Mercado gigante anima indústrias
''Se for um bom negócio, somos a favor.'' A posição é da Associação Brasileira da Indústria Têxtil (Abit), mas pode ser estendida a uma parcela significativa do empresariado brasileiro. ''Não podemos desprezar um mercado de US$ 11 trilhões'', diz o presidente da entidade, Paulo Skaf. A indústria têxtil brasileira está entre as dez maiores do mundo no setor e tem interesse em zerar as tarifas para entrar no mercado norte-americano o quanto antes.
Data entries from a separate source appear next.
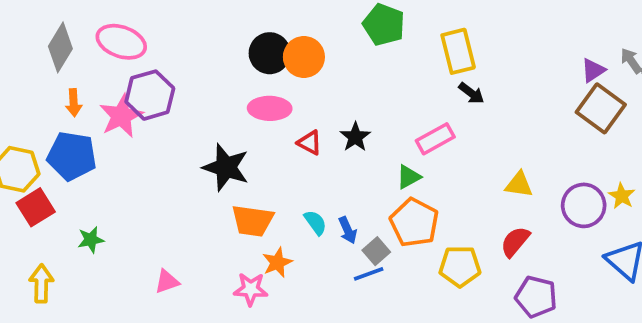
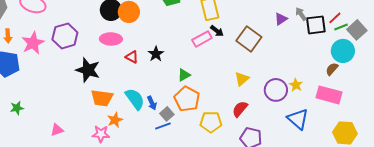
purple hexagon: (150, 95) -> (65, 36), moved
brown square: (601, 108) -> (249, 39), moved
pink rectangle: (435, 139) -> (202, 39), moved
yellow triangle: (519, 184) -> (242, 79), turned -49
cyan semicircle: (315, 223) -> (135, 99), size x1.6

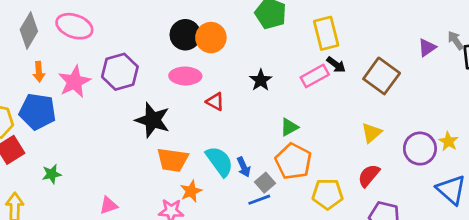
black star: (156, 54) -> (261, 80), moved

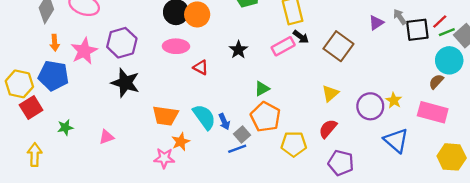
black star: (153, 120) -> (125, 83), moved
pink triangle: (109, 205) -> (106, 137), moved

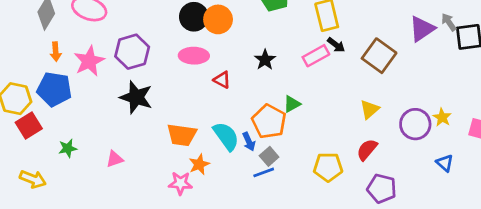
purple triangle: (376, 23) -> (422, 29), size x1.5
orange pentagon: (265, 117) -> (269, 121), moved
blue triangle: (396, 140) -> (445, 163), size x0.6
yellow arrow: (35, 155) -> (33, 179), turned 110

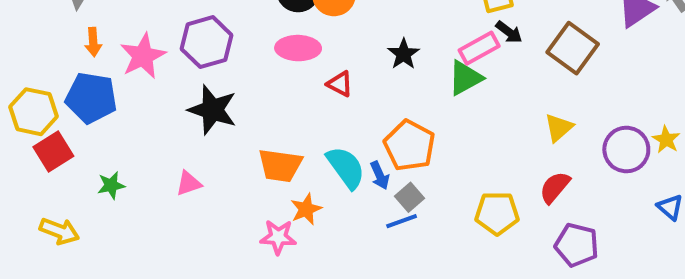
green triangle: (292, 104) -> (465, 78), moved, size x1.4
pink triangle: (115, 159) -> (189, 183), moved

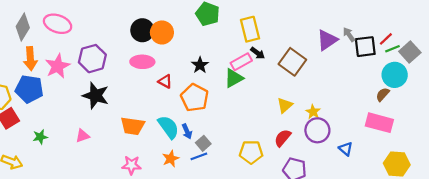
orange arrow: (93, 42) -> (30, 59), size x1.5
yellow star: (666, 140) -> (313, 112), moved
orange pentagon: (410, 146) -> (195, 98), moved
purple circle: (626, 150) -> (317, 130), moved
orange star: (306, 209) -> (171, 159), moved

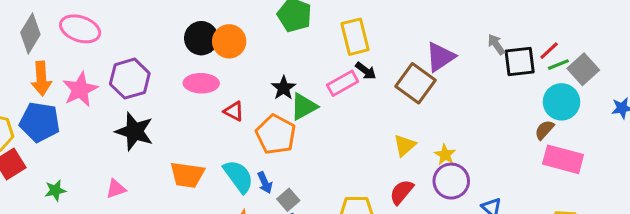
purple triangle: (327, 40) -> (440, 57), moved
green triangle: (234, 78) -> (304, 107), moved
pink rectangle: (379, 123) -> (563, 159), moved

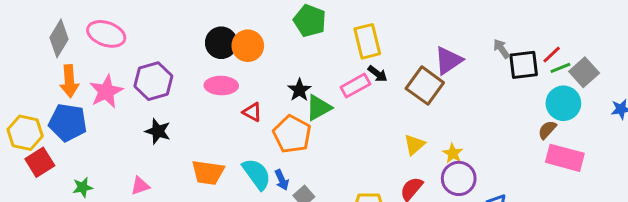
black star: (134, 131) -> (158, 131), size x0.7

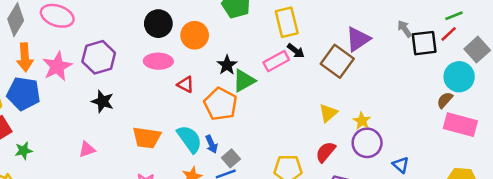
orange circle: (248, 46) -> (195, 35), moved
green line: (560, 68) -> (454, 16), moved
green star: (83, 187) -> (24, 151), moved

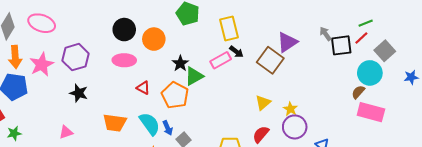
red triangle: (186, 85) -> (143, 88), moved

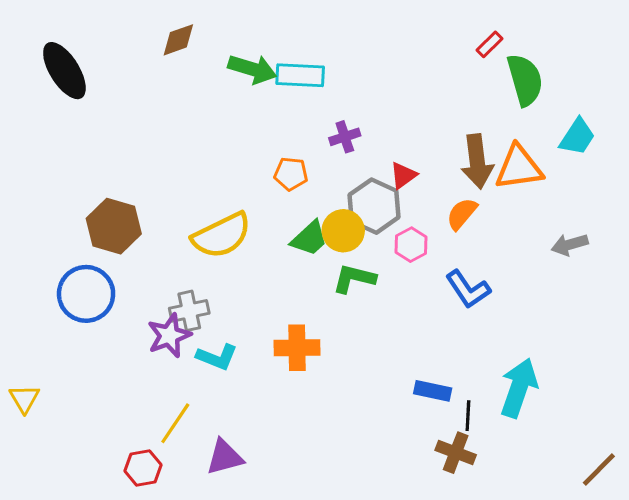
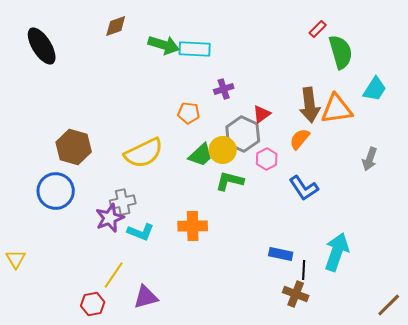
gray arrow: (570, 245) -> (370, 159), turned -55

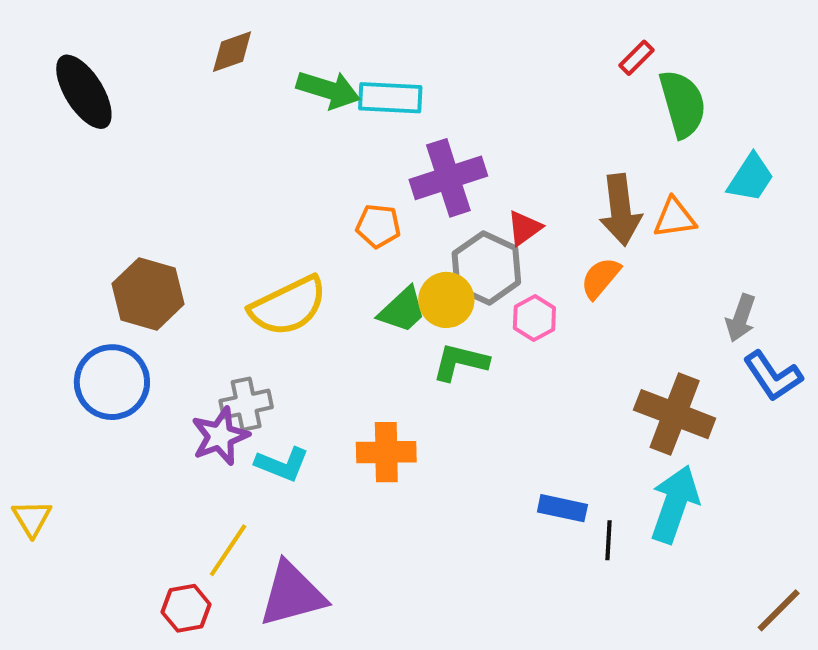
purple cross: (224, 89) -> (448, 178), size x1.8
orange triangle: (337, 109) -> (675, 218), size x0.7
blue L-shape: (304, 188) -> (773, 376), moved
brown cross: (296, 294) -> (675, 414), moved, size x1.5
purple triangle: (146, 297) -> (292, 594), size x1.4

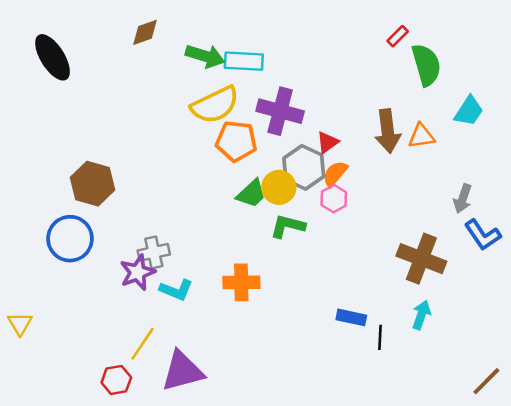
purple cross: (448, 178) -> (280, 111), turned 33
orange pentagon: (378, 226) -> (236, 141), size x1.5
orange semicircle: (601, 278) -> (335, 174), moved
yellow semicircle: (288, 306) -> (215, 105), moved
cyan arrow: (675, 504) -> (421, 315), size x0.6

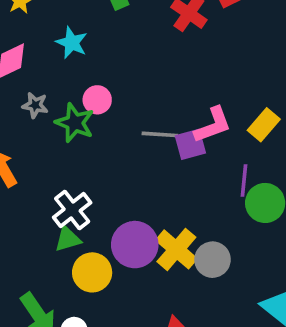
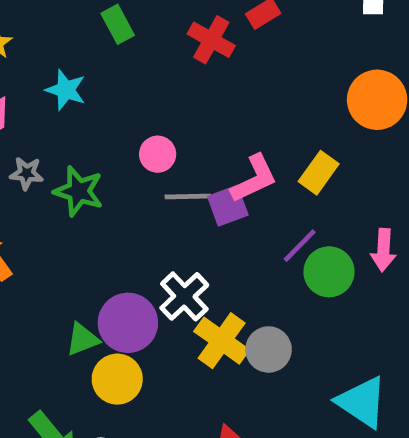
pink circle: (97, 100) -> (158, 154), moved
purple line: (244, 181) -> (300, 246), turned 44
white cross: (72, 210) -> (184, 296), moved
purple circle: (135, 245) -> (128, 323), moved

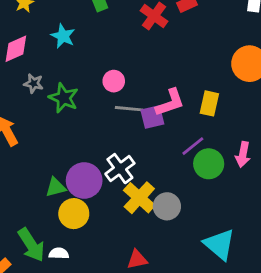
yellow rectangle: (319, 173) -> (209, 103), turned -30

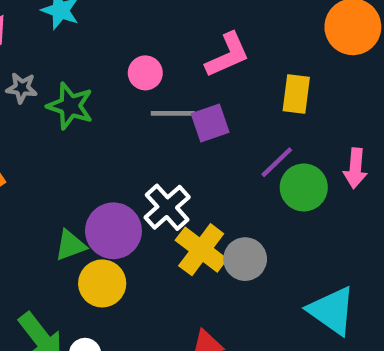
pink L-shape: (170, 103) -> (227, 55), moved

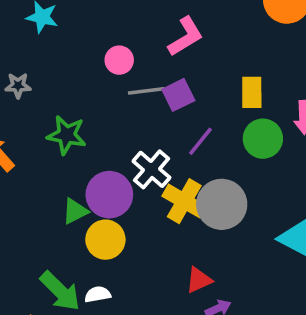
yellow rectangle: (296, 94) -> (252, 92), moved
green star: (70, 106) -> (67, 135), moved
purple line: (277, 162) -> (201, 141), moved
gray circle: (245, 259) -> (222, 204), size x1.4

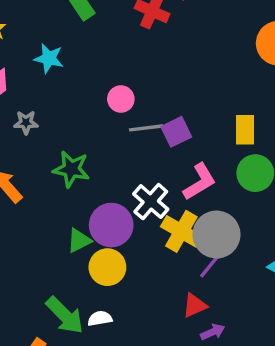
pink L-shape: (186, 37) -> (200, 182), moved
purple line: (201, 141) -> (211, 265), moved

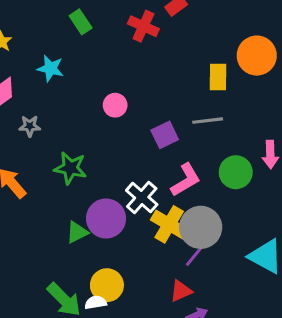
gray line: (146, 128) -> (208, 121), moved
yellow rectangle: (245, 130) -> (218, 77), moved
yellow circle: (107, 267) -> (107, 285), moved

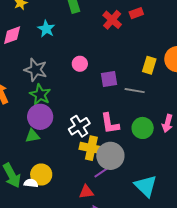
gray star: (30, 126) -> (36, 70), moved, size x1.6
purple square: (165, 135) -> (109, 79), moved
pink L-shape: (186, 180) -> (110, 123), turned 95
purple circle: (106, 218) -> (40, 117), moved
yellow cross: (169, 224) -> (91, 148), turned -35

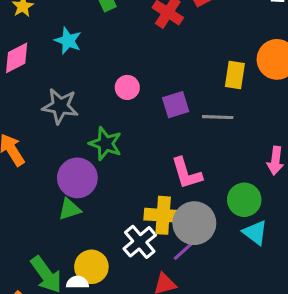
green star: (40, 95) -> (105, 144), moved
white cross: (79, 126) -> (140, 242), moved
green circle: (143, 128) -> (244, 200), moved
cyan triangle: (146, 186) -> (255, 232), moved, size x0.7

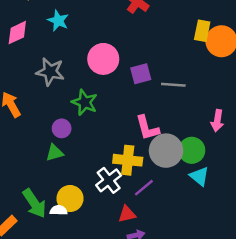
yellow rectangle: (235, 75) -> (202, 31), moved
pink circle: (127, 87) -> (103, 59), size x1.6
purple circle: (77, 178) -> (62, 128), size x0.6
gray circle: (194, 223) -> (166, 151), moved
Os exportadores de suco de laranja consideram que, se os Estados Unidos retirarem as barreiras, a Alca é positiva para o segmento no Brasil, que é o maior produtor mundial e exporta 98% do suco que produz o mercado interno é abastecido por fruta fresca. A tonelada do suco custa US$ 700 e os exportadores brasileiros pagam uma taxa de US$ 418 por tonelada que vendem aos Estados Unidos, segundo dados da Associação Brasileira de Exportadores de Cítricos (Abecitrus). ''Se a Alca não incluir o produto na negociação, não interessa ao setor a antecipação do acordo'', diz Ademerval Garcia, presidente da Abecitrus e membro do Conselho Empresarial das Relações Exteriores.
De acordo com informações da entidade, o Brasil tem participação próxima de 80% do mercado mundial, sendo que a maior parte das exportações vai para a União Européia. Os Estados Unidos, no entanto, consomem tudo o que produzem e são grandes importadores. O Brasil, portanto, tem interesse nesse mercado.
''Certamente, em nenhum outro produto o Brasil é tão competitivo e detém parcela tão expressiva do mercado mundial. Uma indústria com essa competência não pode se impor limites regionais, isto é, não tem razão nenhuma para se trancafiar no território de nossas fronteiras, permitindo o crescimento da concorrência gerada em países do Caribe e do Mediterrâneo, estimulados por acordos regionais de comércio que lhes permitem exportar para os nossos principais mercados Europa e Estados Unidos com tarifa zero, enquanto o suco brasileiro para neles penetrar está sujeito a impostos de importação que equivalem àquilo que o produtor brasileiro recebe pela sua fruta'', diz Garcia.
O setor de calçados é um dos mais animados e quer a redução a zero das tarifas de importação já na primeira etapa da Alca, prevista para 2005. ''Em função da grande vantagem competitiva da indústria brasileira, temos uma posição amplamente favorável à Alca'', diz o diretor-executivo da Associação Brasileira da Industria de Calçados (Abicalçados), Heitor Klein.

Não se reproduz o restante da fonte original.